Music: “Were-Owl,” by S.J. Tucker, from her album Mischief. Incidental music by Brian Johnston, doing a cover of Warren Zevon’s “Werewolves of London,” found at Soundcloud and used under a Creative Commons License.
Podcast recommendation: Laine recommends the podcast Darkness Radio, and Cory suggests the medical/comedy/folklore show Sawbones.
One thought on “Episode 82 – Shapeshifting”

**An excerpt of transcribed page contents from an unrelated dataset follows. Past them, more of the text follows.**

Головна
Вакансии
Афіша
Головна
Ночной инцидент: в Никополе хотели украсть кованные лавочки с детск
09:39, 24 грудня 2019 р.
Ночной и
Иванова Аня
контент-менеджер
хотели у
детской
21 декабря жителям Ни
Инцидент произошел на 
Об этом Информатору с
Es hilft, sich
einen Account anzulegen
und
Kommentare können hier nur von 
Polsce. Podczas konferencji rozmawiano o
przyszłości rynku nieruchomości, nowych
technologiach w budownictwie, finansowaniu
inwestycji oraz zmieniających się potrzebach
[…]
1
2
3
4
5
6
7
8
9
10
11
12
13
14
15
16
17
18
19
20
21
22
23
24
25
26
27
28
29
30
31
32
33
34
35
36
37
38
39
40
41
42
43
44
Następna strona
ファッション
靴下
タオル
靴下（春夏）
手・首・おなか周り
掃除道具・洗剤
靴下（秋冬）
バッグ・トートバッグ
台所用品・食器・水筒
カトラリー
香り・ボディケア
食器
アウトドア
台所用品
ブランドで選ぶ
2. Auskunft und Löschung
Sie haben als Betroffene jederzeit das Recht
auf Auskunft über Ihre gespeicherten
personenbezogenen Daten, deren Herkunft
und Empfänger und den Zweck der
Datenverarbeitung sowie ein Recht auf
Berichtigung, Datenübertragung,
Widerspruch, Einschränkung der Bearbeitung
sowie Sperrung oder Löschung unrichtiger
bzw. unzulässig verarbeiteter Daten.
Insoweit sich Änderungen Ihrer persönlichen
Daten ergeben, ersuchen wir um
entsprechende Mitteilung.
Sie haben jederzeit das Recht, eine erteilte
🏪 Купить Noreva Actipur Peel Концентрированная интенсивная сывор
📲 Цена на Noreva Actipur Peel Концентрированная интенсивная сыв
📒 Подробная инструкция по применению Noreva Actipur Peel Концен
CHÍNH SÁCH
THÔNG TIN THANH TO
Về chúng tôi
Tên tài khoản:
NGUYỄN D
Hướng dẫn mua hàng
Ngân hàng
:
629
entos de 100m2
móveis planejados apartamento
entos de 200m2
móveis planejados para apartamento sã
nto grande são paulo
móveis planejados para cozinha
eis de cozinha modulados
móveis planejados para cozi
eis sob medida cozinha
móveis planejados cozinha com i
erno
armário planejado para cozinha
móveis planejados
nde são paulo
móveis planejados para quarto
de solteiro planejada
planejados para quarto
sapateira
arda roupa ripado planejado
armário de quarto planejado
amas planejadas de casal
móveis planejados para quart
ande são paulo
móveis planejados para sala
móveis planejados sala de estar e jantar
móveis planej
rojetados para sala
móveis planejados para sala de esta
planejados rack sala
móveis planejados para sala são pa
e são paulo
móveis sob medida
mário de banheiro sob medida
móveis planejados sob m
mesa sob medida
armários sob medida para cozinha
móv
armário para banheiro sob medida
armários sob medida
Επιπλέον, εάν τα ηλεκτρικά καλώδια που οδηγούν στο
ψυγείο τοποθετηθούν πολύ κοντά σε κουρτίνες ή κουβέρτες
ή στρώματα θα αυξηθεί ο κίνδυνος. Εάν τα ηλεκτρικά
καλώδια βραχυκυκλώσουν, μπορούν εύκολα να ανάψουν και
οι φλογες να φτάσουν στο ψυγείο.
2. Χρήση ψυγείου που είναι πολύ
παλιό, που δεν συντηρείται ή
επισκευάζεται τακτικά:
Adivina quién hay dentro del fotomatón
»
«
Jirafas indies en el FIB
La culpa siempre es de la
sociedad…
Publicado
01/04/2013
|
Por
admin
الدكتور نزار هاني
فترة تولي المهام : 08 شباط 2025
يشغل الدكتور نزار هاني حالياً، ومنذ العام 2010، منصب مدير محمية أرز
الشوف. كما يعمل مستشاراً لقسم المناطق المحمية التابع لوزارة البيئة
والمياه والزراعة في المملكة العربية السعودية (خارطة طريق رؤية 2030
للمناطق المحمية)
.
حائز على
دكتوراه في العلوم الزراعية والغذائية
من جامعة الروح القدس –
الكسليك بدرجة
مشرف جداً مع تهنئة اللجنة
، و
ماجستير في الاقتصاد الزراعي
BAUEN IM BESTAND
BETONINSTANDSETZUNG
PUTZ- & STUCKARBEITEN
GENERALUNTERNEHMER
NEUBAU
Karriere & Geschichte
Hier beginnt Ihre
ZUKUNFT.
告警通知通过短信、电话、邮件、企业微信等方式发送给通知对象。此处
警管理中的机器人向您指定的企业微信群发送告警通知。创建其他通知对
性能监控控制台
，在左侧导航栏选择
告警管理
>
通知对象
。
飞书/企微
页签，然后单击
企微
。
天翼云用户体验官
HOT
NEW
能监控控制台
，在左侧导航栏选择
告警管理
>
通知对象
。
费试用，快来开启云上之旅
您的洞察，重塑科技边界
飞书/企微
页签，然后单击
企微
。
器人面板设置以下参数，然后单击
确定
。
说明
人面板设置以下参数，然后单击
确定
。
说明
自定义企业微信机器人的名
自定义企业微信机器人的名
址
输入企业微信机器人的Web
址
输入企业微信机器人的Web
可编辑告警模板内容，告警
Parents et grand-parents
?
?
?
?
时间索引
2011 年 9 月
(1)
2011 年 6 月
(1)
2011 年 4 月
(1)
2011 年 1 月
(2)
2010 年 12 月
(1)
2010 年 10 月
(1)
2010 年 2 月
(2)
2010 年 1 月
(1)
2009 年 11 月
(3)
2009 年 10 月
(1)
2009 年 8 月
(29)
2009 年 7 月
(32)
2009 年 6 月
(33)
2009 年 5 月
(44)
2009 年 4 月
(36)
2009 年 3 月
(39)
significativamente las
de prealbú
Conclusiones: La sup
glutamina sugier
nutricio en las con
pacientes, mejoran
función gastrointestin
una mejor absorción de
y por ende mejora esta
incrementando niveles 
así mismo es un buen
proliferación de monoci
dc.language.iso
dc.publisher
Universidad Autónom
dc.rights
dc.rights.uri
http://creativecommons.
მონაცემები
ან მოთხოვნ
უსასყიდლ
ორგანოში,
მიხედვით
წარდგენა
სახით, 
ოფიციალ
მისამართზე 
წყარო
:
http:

In regards to: Sop-Dol (Or Sop Doll) – ‘Jack and the Witches’ is what we call that story in it’s general form. This is a good example of a truly traditional lore pattern for Scot-Irish Appalachian Jack Tales. The story also has it’s place as the crown jewel of fall festival performances in NC, VA and TN since it’s the ‘proper time of the year’ for such tales. The tale has the mill owner hiring Jack to clean out the mill house for a certain amount of gold. Ironically, in the most prevalent form of that story I heard – Jack uses a silver (as in Ag) knife to cut off the dol of the offending witch-cat. However, I have heard an axe being used, but a silver axe. He lops off the ‘doll’ of the witch-cat. The next day they identify the witch based on her missing hand. The witch of the mill turns out to be the miller’s wife.